What’s more destructive than an alphavirus? A T-Rex loose in NY.

Bwog’s personal plasmid profiler, Zach Kagan, recounts us with the exciting tales of mosquitos, viruses, telescopes and Golden Geese in this week’s Bunsen Bwog. 

We already know what science would do with a 65-million year mosquito sample: make a dinosaur theme park and hire Jeff Golblum to get chased around by velociraptors. But what does science do with a thirty year old mosquito sample? Make a theme park based on hair-rock, Rubik’s cubes, and massive shoulder pads? Unfortunately for the nostalgic among us, science is too socially minded to burden the world with a resurgence of parachute pants and John Hughes movies. Instead they’ve made a key step towards eliminating mosquito-borne viruses, which is marginally cooler than the 80’s, I guess…

The sample in questions was originally found in the Negev Desert of Israel by Hebrew University’s Joseph Peleg. Afterwards, it was shipped around the world, just one in a collection of over 5,000 other mosquito samples, until it was tested by a University of Texas professor named Robert Tesh and his graduate student Farooq Nasar. Nasar discovered that whatever virus the mosquito was carrying, it wouldn’t infect vertebrate cells. From there the virus sample was sent to a lab at Columbia’s Mailman School of Public Health where a team of grad students got to “deep sequencing” the virus’ DNA. In other words, resequencing nucleotides over and over again to eliminate errors.

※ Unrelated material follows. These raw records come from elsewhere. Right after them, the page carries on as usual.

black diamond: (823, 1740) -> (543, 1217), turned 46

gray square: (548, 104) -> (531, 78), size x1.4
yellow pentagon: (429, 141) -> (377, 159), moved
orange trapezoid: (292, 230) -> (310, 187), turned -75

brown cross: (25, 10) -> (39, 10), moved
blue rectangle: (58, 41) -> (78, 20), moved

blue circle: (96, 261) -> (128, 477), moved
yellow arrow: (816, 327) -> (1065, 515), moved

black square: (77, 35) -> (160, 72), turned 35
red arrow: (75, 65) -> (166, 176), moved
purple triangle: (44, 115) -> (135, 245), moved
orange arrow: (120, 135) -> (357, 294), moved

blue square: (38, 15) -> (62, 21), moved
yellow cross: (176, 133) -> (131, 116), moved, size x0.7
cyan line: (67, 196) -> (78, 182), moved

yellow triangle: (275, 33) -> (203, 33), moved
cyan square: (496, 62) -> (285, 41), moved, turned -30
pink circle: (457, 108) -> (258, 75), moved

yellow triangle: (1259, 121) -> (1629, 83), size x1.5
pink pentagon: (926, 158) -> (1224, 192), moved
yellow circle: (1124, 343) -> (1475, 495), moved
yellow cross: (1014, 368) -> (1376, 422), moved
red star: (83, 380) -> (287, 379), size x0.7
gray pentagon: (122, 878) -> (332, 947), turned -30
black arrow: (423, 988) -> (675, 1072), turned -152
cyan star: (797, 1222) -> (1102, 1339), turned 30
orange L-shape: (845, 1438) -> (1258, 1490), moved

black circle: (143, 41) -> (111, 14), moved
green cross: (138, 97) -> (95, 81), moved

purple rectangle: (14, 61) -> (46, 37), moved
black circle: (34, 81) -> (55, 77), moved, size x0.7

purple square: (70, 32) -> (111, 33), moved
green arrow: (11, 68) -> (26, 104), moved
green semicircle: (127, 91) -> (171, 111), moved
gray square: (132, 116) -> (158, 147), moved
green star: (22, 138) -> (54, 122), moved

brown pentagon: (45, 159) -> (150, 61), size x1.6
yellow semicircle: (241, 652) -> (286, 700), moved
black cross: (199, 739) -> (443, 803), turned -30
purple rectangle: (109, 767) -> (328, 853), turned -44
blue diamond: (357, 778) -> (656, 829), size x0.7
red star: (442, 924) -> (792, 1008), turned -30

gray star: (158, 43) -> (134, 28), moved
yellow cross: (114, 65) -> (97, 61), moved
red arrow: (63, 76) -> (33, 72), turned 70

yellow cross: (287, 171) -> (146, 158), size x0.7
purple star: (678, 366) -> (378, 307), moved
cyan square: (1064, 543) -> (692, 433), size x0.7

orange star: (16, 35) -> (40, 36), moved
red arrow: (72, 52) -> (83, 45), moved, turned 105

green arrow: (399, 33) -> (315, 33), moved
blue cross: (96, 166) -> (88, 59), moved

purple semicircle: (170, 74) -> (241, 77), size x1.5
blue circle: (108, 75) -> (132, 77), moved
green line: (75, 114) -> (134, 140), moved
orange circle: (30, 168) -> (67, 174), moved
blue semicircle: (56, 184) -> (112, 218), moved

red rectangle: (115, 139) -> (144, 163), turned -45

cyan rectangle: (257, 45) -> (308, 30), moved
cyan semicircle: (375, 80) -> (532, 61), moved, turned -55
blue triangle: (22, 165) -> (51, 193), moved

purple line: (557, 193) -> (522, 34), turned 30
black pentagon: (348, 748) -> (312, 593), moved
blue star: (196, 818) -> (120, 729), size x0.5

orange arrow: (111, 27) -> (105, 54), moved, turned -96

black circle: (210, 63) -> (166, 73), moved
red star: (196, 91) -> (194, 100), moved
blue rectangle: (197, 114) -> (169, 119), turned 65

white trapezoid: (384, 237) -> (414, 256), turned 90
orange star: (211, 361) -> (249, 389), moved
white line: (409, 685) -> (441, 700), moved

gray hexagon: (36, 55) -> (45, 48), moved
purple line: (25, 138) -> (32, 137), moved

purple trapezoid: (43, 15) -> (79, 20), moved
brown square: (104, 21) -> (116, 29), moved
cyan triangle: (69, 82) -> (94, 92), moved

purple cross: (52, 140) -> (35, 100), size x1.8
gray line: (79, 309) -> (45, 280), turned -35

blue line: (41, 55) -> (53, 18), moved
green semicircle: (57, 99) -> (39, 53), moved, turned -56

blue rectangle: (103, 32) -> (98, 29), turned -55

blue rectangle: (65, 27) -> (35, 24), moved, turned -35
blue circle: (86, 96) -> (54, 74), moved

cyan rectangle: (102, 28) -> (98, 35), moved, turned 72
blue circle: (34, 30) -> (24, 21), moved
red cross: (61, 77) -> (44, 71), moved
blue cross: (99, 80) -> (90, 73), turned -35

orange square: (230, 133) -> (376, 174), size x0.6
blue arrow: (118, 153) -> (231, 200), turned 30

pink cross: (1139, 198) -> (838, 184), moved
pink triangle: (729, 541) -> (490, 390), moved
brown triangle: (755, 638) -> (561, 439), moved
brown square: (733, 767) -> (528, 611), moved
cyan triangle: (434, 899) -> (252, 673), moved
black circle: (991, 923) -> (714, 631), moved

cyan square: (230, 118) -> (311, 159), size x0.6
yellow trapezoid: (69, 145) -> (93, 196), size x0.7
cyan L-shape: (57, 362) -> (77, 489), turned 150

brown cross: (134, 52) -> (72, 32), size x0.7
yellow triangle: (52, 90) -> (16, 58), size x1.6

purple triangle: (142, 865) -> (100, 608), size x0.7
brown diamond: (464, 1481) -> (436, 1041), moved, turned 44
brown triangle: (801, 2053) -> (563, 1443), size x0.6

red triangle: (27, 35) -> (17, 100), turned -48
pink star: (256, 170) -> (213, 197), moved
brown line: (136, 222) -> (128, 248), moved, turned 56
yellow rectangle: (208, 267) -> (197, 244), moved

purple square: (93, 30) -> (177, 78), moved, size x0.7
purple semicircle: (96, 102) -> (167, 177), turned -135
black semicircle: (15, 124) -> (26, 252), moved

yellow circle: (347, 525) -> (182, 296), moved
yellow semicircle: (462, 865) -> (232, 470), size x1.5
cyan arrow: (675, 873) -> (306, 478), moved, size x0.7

The Columbia team found that there were actually two viruses present, one that attacked insect cells and another, which they termed the Eilat Virus, that merely infected them. The second one is what the team was interested in, but they never would have detected it if it weren’t for its more careless roommate going around killing cells and, presumably, being a general slob. Eilat cannot infect or reproduce in animal cells, which is curious enough, but it turns out from the deep sequencing results that Eilat is a member of the alphavirus family. Alphaviruses are a bunch of mosquito-borne miscreants that cause all sorts of diseases in domesticated animals and humans such as “chikungunya, Venezuelan equine encephalitis, western equine encephalitis and eastern equine encephalitis.”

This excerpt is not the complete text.